## Task requirements
Check every line of the entries below for the word "Saint". Then give the number of lines that have it, with nothing added.

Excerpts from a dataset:
━━━━━━━━━━

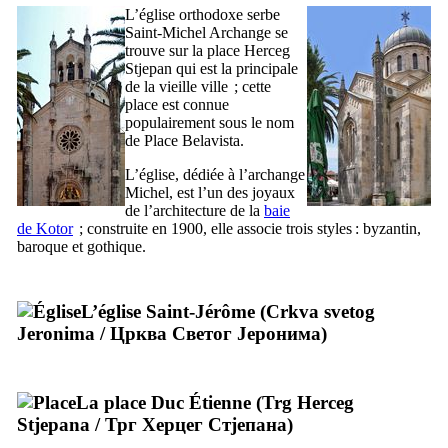
L’église orthodoxe serbe
Saint-Michel Archange se
trouve sur la place
Herceg
Stjepan
qui est la principale
de la vieille ville ; cette
place est connue
populairement sous le nom
de Place
Belavista
.
L’église, dédiée à l’archange
Michel, est l’un des joyaux
de l’architecture de la
baie
de
Kotor
; construite en 1900, elle associe trois styles : byzantin,
baroque et gothique.
L’église Saint-Jérôme (
Crkva svetog
Jeronima
/
Црква Светог Јеронима
)
La place Duc Étienne (
Trg Herceg
Stjepana
/
Трг Херцег Стјепана
)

━━━━━━━━━━

## Expected answer
2